Supplied material START

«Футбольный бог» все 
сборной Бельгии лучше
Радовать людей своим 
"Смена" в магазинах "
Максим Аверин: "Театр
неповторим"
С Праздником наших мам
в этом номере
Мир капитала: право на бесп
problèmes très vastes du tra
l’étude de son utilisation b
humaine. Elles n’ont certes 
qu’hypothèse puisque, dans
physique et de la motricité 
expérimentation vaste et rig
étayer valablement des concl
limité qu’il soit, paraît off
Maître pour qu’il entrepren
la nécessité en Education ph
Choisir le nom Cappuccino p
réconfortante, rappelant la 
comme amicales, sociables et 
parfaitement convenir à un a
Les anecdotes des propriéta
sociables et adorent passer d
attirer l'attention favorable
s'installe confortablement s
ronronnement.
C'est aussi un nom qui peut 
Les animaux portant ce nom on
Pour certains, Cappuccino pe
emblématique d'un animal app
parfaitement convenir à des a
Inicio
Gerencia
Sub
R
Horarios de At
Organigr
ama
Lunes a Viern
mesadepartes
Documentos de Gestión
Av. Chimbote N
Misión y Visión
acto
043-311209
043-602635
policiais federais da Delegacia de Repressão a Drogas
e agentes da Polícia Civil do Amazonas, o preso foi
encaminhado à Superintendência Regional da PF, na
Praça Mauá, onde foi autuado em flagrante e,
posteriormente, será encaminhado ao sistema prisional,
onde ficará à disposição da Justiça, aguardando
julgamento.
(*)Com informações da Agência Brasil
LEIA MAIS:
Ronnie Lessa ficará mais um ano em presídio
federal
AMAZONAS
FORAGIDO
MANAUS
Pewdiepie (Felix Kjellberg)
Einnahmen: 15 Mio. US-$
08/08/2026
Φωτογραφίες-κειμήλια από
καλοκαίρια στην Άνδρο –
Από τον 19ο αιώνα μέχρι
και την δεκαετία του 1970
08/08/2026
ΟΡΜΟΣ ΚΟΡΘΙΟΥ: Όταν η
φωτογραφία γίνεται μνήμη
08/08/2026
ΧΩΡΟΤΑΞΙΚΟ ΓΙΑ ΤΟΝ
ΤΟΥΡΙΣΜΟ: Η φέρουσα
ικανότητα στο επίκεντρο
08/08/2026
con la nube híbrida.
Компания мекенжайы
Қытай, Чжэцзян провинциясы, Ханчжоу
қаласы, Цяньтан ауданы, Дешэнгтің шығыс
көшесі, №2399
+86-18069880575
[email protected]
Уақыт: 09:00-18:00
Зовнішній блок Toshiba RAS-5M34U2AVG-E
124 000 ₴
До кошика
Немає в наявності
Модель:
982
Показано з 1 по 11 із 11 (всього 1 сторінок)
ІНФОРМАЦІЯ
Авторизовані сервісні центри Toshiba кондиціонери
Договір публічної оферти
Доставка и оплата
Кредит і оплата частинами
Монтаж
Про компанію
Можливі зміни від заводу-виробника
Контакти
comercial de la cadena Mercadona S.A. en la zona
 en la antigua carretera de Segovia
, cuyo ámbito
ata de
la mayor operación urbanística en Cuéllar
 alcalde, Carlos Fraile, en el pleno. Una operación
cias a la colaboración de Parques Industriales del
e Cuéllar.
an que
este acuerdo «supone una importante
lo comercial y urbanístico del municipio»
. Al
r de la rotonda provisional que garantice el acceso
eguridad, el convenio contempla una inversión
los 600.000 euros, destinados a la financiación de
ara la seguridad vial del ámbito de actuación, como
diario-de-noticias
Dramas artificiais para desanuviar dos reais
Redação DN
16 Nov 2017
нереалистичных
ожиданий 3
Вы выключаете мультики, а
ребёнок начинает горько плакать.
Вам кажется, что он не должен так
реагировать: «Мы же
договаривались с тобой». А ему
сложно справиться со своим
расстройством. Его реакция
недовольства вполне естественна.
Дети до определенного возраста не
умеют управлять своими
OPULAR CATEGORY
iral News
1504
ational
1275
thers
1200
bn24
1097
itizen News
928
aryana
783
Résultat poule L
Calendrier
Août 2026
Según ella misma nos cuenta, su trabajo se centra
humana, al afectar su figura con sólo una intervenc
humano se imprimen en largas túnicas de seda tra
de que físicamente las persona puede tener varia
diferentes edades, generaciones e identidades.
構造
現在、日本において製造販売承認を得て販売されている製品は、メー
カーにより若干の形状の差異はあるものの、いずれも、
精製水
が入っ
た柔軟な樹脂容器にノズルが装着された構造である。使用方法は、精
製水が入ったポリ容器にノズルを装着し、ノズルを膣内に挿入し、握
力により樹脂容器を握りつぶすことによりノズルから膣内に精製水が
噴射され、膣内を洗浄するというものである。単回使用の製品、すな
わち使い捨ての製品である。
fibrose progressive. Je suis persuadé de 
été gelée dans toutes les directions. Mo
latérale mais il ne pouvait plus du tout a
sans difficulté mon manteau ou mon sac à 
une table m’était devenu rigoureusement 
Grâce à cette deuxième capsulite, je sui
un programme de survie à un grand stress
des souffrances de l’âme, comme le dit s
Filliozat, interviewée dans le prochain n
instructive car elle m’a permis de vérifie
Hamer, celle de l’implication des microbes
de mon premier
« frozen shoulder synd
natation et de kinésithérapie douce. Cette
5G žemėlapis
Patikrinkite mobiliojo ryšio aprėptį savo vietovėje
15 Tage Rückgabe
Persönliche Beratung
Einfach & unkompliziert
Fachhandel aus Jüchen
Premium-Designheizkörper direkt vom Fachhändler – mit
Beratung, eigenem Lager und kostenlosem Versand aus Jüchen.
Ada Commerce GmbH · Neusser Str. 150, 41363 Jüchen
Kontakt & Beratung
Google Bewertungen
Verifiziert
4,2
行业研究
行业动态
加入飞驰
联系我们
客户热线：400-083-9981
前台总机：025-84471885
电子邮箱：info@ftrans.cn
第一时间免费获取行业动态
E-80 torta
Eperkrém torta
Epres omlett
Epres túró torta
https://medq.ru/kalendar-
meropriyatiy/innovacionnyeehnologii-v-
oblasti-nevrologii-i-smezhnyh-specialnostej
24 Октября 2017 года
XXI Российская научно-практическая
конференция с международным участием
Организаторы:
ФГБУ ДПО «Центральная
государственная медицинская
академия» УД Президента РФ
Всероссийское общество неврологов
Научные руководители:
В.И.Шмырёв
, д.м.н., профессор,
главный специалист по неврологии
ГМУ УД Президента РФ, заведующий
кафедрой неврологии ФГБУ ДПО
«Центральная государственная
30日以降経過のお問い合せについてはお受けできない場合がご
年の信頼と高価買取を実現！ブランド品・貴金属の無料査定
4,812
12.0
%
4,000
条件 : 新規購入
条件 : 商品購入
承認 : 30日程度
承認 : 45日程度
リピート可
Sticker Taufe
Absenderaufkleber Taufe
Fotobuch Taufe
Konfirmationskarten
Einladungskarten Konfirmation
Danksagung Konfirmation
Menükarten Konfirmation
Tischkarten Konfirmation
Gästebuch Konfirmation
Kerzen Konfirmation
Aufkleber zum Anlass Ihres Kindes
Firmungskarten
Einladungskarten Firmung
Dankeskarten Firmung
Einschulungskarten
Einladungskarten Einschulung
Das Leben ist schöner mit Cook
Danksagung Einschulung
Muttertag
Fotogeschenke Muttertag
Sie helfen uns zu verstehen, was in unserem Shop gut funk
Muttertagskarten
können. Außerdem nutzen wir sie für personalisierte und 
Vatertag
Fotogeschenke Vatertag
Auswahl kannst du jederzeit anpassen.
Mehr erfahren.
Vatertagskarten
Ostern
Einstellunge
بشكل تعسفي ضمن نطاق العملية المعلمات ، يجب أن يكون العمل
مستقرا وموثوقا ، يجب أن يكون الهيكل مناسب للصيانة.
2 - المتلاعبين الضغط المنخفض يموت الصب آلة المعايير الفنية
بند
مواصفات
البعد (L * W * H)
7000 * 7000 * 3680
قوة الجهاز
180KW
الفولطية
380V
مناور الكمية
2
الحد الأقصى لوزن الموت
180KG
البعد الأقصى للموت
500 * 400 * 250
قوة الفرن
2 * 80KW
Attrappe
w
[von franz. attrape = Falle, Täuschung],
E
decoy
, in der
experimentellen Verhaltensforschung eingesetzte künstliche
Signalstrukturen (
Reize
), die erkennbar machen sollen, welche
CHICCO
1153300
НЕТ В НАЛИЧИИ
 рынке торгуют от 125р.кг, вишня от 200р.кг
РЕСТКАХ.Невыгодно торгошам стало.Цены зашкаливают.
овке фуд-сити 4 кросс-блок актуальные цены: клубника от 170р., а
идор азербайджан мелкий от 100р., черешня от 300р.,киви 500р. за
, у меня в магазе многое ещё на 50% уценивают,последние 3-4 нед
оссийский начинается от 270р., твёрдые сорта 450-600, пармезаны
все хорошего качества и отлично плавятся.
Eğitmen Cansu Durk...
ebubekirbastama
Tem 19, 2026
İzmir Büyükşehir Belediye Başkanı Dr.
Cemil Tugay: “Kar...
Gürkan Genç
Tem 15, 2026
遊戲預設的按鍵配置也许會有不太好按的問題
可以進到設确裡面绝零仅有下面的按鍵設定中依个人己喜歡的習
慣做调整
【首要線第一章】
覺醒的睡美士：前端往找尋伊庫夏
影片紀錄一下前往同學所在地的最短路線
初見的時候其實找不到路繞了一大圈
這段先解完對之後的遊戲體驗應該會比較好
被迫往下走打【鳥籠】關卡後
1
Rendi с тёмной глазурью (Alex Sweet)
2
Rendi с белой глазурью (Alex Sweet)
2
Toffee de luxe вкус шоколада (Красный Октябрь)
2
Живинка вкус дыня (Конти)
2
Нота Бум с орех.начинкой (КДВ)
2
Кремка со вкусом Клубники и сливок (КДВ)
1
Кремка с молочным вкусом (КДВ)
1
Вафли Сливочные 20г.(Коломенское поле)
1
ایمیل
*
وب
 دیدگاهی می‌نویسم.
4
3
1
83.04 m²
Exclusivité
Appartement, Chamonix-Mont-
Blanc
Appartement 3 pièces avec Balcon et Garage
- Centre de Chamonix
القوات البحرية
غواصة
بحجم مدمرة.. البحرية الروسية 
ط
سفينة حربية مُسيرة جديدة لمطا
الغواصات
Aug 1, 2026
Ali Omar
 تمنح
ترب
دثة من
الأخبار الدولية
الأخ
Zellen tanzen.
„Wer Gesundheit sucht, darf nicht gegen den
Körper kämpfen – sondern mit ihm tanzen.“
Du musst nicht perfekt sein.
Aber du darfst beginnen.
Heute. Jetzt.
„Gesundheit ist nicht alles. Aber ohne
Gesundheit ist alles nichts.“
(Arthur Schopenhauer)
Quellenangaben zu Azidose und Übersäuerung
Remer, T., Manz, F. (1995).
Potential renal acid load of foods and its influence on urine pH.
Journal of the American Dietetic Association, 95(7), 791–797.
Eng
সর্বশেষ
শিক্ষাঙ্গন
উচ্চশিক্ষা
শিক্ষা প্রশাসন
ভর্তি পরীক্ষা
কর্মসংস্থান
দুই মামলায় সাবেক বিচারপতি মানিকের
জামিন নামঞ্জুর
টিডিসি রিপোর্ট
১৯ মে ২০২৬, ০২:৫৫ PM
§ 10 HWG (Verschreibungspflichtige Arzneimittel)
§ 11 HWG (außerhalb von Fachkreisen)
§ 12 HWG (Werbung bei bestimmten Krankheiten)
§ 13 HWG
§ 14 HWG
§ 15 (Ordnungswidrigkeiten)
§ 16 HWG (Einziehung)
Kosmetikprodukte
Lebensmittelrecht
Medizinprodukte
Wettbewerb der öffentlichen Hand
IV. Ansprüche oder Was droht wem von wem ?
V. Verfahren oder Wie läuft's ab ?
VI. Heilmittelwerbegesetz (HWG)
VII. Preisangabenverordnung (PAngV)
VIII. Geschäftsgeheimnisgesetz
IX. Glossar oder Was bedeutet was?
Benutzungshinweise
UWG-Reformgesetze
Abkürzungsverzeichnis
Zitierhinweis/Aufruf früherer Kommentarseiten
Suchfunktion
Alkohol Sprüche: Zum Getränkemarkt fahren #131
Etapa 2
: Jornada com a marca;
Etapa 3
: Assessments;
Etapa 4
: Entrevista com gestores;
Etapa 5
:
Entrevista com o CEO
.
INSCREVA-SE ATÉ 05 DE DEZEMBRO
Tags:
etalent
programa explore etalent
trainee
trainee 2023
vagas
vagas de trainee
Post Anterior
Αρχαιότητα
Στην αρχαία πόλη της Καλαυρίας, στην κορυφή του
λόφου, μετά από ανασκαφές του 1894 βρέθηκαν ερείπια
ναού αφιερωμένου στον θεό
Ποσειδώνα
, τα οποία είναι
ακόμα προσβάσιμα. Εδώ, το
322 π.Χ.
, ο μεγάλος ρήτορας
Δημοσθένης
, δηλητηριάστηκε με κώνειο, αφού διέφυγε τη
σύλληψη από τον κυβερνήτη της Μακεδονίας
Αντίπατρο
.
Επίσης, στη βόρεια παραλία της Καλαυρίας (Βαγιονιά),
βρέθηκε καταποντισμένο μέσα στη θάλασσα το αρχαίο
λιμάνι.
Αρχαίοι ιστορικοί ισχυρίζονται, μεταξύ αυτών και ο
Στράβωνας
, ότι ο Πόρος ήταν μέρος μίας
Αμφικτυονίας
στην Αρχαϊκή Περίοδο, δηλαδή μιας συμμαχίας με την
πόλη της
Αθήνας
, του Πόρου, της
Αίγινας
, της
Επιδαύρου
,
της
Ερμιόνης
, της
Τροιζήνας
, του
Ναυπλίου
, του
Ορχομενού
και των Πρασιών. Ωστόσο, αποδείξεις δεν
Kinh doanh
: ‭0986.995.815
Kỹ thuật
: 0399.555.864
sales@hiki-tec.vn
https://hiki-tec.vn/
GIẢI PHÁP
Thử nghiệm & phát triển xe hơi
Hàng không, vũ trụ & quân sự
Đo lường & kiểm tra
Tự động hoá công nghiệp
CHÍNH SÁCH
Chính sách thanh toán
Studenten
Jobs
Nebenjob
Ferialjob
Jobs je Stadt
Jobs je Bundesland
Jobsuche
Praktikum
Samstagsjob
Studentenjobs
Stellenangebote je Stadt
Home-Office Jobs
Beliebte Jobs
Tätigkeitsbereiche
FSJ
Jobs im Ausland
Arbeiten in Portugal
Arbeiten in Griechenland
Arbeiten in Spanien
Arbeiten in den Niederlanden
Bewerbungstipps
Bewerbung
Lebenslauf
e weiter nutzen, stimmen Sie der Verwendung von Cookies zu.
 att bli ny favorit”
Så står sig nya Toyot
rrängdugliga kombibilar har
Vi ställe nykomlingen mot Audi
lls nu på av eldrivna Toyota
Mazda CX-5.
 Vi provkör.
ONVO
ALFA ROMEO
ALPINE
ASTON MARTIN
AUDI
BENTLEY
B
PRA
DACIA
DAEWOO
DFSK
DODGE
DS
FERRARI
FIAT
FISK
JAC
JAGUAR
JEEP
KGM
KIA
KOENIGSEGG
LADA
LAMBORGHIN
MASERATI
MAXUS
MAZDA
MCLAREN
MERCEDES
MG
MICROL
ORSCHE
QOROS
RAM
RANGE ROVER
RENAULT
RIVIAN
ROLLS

Supplied material END

Work order
Copy all lines from the material above that hold the word "государственная".

Exercise answer
государственная медицинская
«Центральная государственная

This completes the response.